Volví a utilizar una silla de ruedas, pero bastante más tranquilo, ya que era muy difícil que el episodio del derrame se repitiese, aunque no del todo imposible, que era lo que yo, aterrorizado y empacado, quería oír.
Al muy poco tiempo caminaba con un andador, y si bien yo esperaba pasar a los bastones canadienses, que inclusive compré al efecto, transcurrido más de un año y medio desde la operación, continúo utilizándolo sin poder recurrir a los bastones.
Todo este largo tiempo transcurrido desde que sufrí el derrame cerebral, de ya casi tres años, me ha servido para dar un vuelco espiritual en mi vida. No es que previamente yo haya sido una mala persona, por el contrario, todos me consideraban excelentemente. Sin embargo, paulatinamente, he ido cambiando el trasfondo de mi actuar, que ahora es mucho más espiritual, ya que confío plenamente en la Providencia Divina, lo cuál antes no era así. Más aún, agradezco a Dios que haya cambiado para bien mi forma de ver las cosas, y aunque suene raro, reconozco que si no me hubiera pasado lo que me pasó, nunca hubiera revertido mi concepción del mundo. Ahora le pido a Dios que me cure y que yo vuelva a caminar normalmente, pero no dejo de agradecerle que me haya abierto los ojos, aunque ello haya sido desde el punto de vista meramente humano, de un modo cruel.
Estoy inválido, pero estoy feliz.
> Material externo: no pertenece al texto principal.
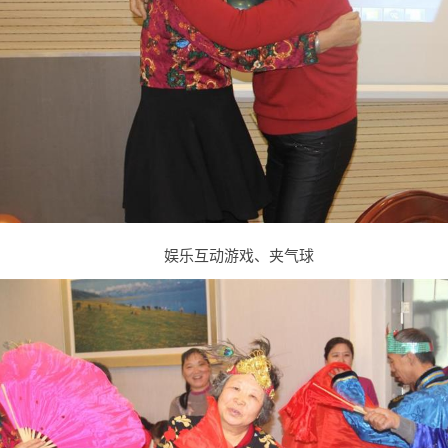
娱乐互动游戏、夹气球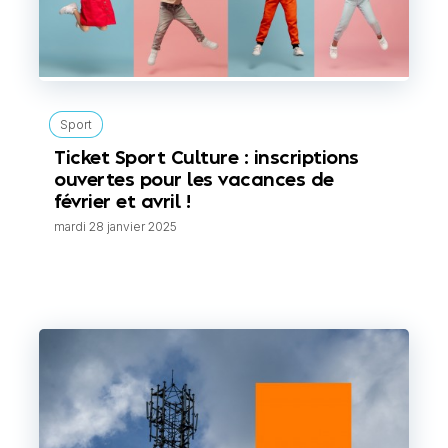
Sport
Ticket Sport Culture : inscriptions
ouvertes pour les vacances de
février et avril !
mardi 28 janvier 2025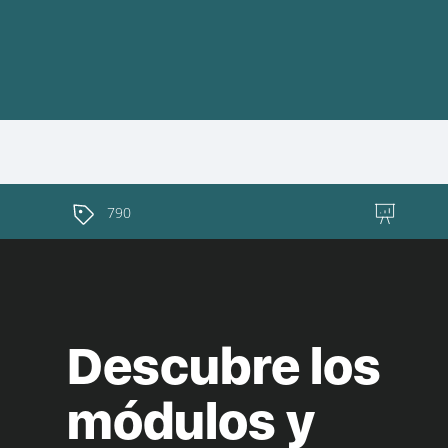
790
Descubre los
módulos y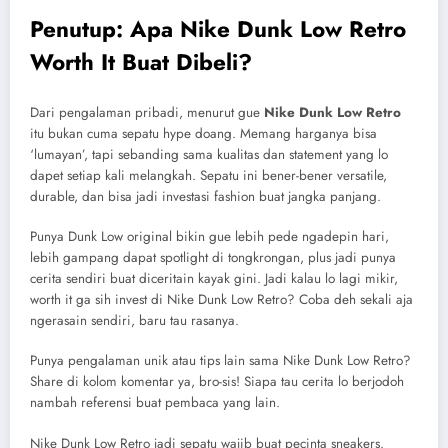
Penutup: Apa Nike Dunk Low Retro
Worth It Buat Dibeli?
Dari pengalaman pribadi, menurut gue
Nike Dunk Low Retro
itu bukan cuma sepatu hype doang. Memang harganya bisa
‘lumayan’, tapi sebanding sama kualitas dan statement yang lo
dapet setiap kali melangkah. Sepatu ini bener-bener versatile,
durable, dan bisa jadi investasi fashion buat jangka panjang.
Punya Dunk Low original bikin gue lebih pede ngadepin hari,
lebih gampang dapat spotlight di tongkrongan, plus jadi punya
cerita sendiri buat diceritain kayak gini. Jadi kalau lo lagi mikir,
worth it ga sih invest di Nike Dunk Low Retro? Coba deh sekali aja
ngerasain sendiri, baru tau rasanya.
Punya pengalaman unik atau tips lain sama Nike Dunk Low Retro?
Share di kolom komentar ya, bro-sis! Siapa tau cerita lo berjodoh
nambah referensi buat pembaca yang lain.
Nike Dunk Low Retro jadi sepatu wajib buat pecinta sneakers.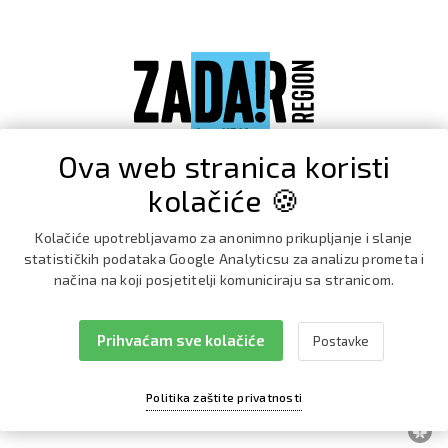
Ova web stranica koristi
kolačiće 🍪
Kolačiće upotrebljavamo za anonimno prikupljanje i slanje
statističkih podataka Google Analyticsu za analizu prometa i
načina na koji posjetitelji komuniciraju sa stranicom.
Prihvaćam sve kolačiće
Postavke
Facebook
Instagram
Politika zaštite privatnosti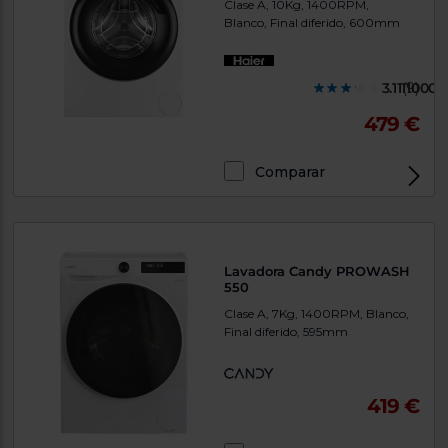
Clase A, 10Kg, 1400RPM,
Blanco, Final diferido, 600mm
3.1111000
(9)
479 €
Comparar
Lavadora Candy PROWASH
550
Clase A, 7Kg, 1400RPM, Blanco,
Final diferido, 595mm
419 €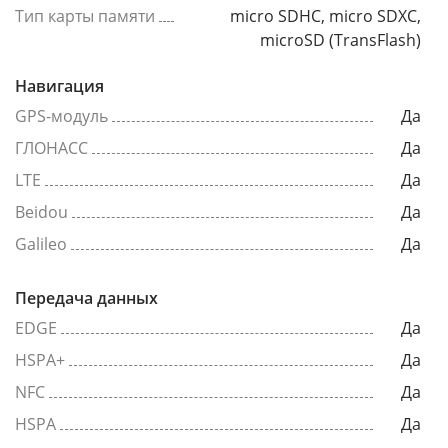
Тип карты памяти
micro SDHC, micro SDXC,
microSD (TransFlash)
Навигация
GPS-модуль
Да
ГЛОНАСС
Да
LTE
Да
Beidou
Да
Galileo
Да
Передача данных
EDGE
Да
HSPA+
Да
NFC
Да
HSPA
Да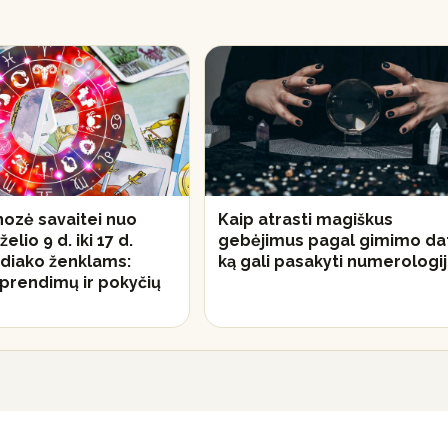
ozė savaitei nuo
Kaip atrasti magiškus
elio 9 d. iki 17 d.
gebėjimus pagal gimimo da
diako ženklams:
ką gali pasakyti numerologi
prendimų ir pokyčių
Dios me ha dado una familia maravillosa, comenzando con mi adorable esposa e hijos, he tenido un tercero, continuando con mis padres, hermanos, suegros, cuñados, etc. Además he podido comprar finalmente una linda casa en el barrio que siempre me gustó. Dios ha sido muy generoso conmigo.
Por ello, si bien me atrevo a pedirle más y más, no dejo de reconocer la grandeza y generosidad de Dios, siempre solícito a su amada Madre la siempre Virgen María que intercede por nosotros.
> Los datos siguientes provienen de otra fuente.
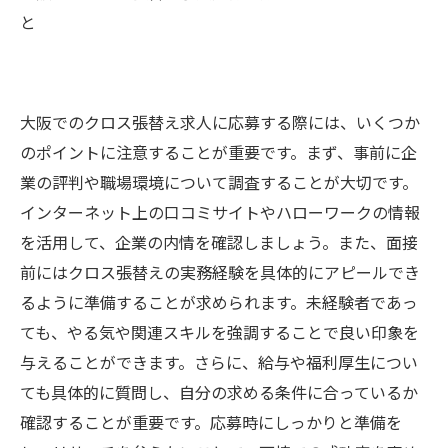
と
大阪でのクロス張替え求人に応募する際には、いくつか
のポイントに注意することが重要です。まず、事前に企
業の評判や職場環境について調査することが大切です。
インターネット上の口コミサイトやハローワークの情報
を活用して、企業の内情を確認しましょう。また、面接
前にはクロス張替えの実務経験を具体的にアピールでき
るように準備することが求められます。未経験者であっ
ても、やる気や関連スキルを強調することで良い印象を
与えることができます。さらに、給与や福利厚生につい
ても具体的に質問し、自分の求める条件に合っているか
確認することが重要です。応募時にしっかりと準備を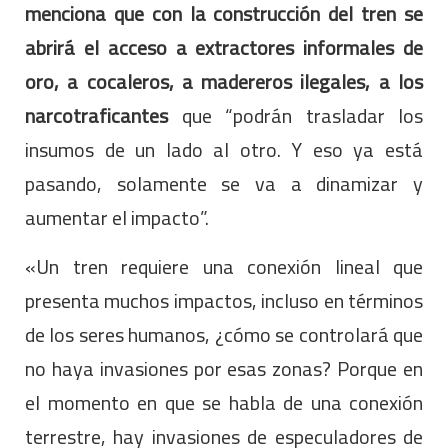
menciona que con la construcción del tren se
abrirá el acceso a extractores informales de
oro, a cocaleros, a madereros ilegales, a los
narcotraficantes
que “podrán trasladar los
insumos de un lado al otro. Y eso ya está
pasando, solamente se va a dinamizar y
aumentar el impacto”.
«Un tren requiere una conexión lineal que
presenta muchos impactos, incluso en términos
de los seres humanos, ¿cómo se controlará que
no haya invasiones por esas zonas? Porque en
el momento en que se habla de una conexión
terrestre, hay invasiones de especuladores de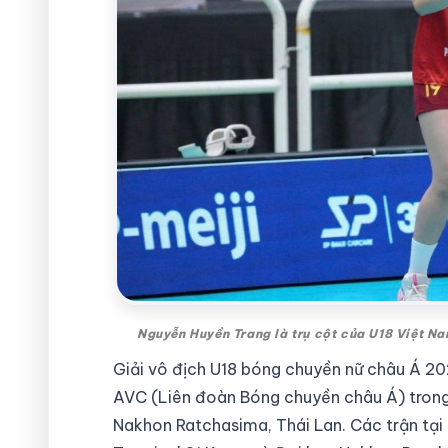
Nguyễn Huyền Trang là trụ cột của U18 Việt N
Giải vô địch U18 bóng chuyền nữ châu Á 202
AVC (Liên đoàn Bóng chuyền châu Á) trong 
Nakhon Ratchasima, Thái Lan. Các trận tại g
Tampoco olvido a los santos, a través de quienes recé y pedí, especialmente a San Josemaría Escrivá de Balaguer, de quien mi esposa es muy devota, a los pastorcitos de Fátima, que me acompañaron a lo largo de toda mi vida, a la Madre Maravillas, a quien me encomendó mi hermana, y a todos los santos y santas de Dios*.

Anónimo

* Hace poco más de tres años del derrame cerebral, desde entonces, ya fueron canonizados San Josemaría Escrivá de Balaguer y Santa María Maravillas. Los pastorcitos de Fátima fueron beatificados en el mismo mes en que sufrí el derrame.